[Directions for this task]:
Your task is to copy every line of the entries that contains "internacionais".

[Source information]:
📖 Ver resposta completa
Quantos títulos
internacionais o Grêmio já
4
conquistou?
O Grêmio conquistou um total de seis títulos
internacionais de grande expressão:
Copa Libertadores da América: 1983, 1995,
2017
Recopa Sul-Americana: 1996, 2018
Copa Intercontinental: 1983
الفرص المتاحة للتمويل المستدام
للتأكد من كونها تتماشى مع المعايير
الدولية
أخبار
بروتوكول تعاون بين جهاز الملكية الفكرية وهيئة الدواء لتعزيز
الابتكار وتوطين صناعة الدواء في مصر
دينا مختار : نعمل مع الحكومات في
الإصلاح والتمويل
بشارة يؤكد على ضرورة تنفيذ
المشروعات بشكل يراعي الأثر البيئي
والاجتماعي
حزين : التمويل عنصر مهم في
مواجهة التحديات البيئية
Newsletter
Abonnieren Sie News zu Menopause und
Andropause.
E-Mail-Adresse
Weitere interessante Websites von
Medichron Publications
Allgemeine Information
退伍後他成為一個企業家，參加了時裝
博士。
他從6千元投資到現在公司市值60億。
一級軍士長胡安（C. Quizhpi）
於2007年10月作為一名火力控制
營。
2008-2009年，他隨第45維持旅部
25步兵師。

---

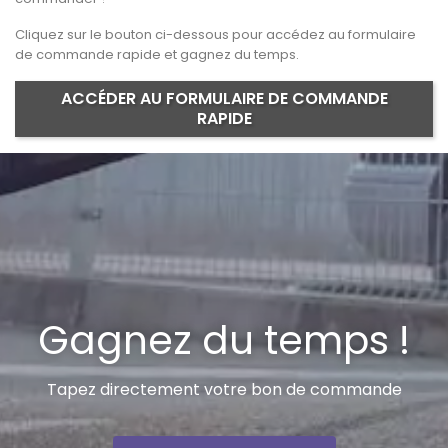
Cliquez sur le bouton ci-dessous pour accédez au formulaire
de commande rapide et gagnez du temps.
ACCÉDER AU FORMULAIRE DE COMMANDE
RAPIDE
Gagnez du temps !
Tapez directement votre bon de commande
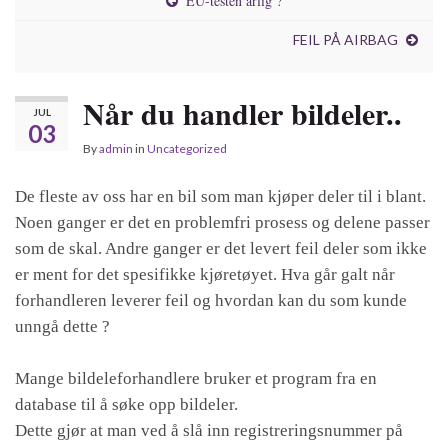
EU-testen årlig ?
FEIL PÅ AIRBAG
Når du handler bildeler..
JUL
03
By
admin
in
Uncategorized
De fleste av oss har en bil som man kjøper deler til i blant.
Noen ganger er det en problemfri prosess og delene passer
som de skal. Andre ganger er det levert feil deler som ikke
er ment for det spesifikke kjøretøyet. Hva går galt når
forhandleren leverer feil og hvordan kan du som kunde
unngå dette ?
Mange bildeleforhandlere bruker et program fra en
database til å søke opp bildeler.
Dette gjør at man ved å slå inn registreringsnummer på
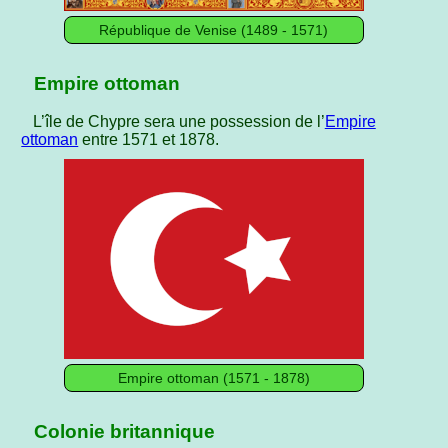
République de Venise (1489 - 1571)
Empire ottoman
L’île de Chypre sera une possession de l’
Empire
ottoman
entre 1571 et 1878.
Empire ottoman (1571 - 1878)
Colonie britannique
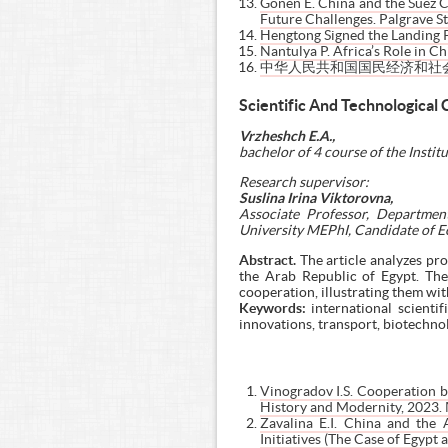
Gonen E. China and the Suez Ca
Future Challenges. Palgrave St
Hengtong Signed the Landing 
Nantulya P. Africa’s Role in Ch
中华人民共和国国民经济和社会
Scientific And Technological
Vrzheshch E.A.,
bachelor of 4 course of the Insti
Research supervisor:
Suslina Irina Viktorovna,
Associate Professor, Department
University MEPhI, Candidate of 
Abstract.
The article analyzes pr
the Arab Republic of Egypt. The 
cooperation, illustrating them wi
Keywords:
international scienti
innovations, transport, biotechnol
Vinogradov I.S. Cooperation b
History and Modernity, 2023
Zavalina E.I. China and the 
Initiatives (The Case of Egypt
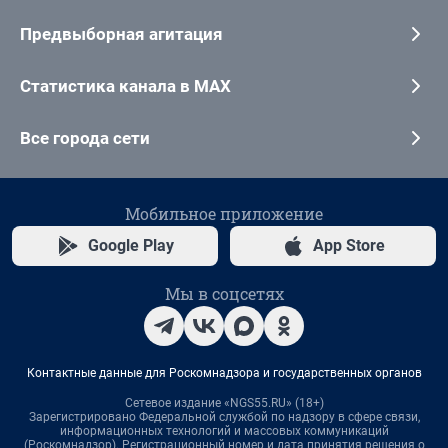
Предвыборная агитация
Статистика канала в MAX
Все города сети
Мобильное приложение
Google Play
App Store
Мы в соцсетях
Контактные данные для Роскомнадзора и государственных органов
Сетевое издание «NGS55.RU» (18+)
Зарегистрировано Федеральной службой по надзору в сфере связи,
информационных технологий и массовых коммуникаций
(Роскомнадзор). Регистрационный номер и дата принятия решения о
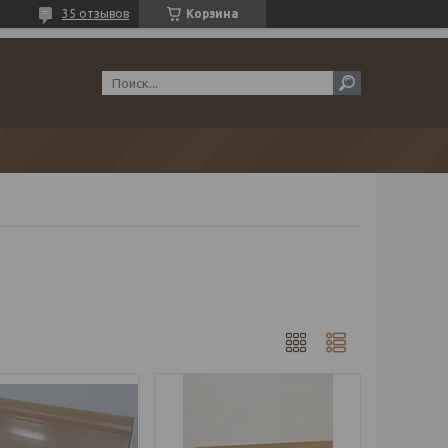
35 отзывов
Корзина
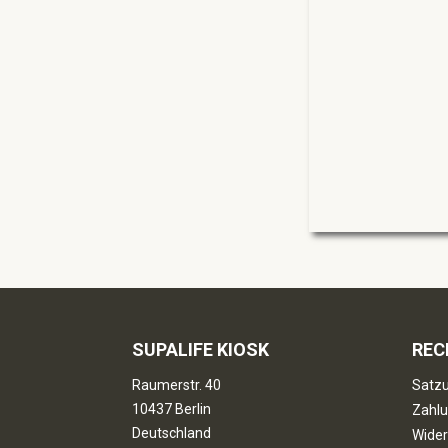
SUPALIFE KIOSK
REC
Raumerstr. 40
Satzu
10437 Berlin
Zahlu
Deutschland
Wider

--

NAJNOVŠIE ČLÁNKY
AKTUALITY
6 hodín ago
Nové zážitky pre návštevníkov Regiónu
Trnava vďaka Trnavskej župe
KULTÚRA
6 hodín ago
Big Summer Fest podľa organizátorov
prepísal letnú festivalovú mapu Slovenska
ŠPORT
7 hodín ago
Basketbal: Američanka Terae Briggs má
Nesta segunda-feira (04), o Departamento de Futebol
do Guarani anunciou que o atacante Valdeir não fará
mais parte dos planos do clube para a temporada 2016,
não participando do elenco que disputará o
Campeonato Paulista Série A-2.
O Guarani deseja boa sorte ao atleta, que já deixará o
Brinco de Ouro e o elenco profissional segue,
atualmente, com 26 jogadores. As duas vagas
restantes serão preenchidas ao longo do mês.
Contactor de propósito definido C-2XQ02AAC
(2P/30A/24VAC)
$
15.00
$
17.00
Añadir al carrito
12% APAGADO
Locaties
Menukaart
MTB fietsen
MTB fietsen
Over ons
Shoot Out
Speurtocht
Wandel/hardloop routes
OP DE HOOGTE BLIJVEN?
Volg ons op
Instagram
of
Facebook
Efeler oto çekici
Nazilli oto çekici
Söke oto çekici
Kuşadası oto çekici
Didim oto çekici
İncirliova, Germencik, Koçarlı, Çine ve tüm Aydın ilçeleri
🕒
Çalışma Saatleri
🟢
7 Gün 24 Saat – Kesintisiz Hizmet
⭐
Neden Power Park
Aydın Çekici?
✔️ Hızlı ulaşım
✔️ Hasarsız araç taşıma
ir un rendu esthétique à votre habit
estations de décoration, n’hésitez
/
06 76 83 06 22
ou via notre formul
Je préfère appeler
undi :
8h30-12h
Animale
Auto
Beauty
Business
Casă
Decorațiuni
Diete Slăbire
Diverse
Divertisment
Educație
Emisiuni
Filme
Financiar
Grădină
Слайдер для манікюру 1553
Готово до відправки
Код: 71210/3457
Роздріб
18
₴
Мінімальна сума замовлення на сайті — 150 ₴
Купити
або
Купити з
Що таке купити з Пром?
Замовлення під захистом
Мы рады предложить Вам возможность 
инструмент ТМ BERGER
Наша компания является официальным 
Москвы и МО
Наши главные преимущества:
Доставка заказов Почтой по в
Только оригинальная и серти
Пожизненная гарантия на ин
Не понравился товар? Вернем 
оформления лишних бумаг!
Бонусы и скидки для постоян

[Exercise output]:
internacionais o Grêmio já
internacionais de grande expressão:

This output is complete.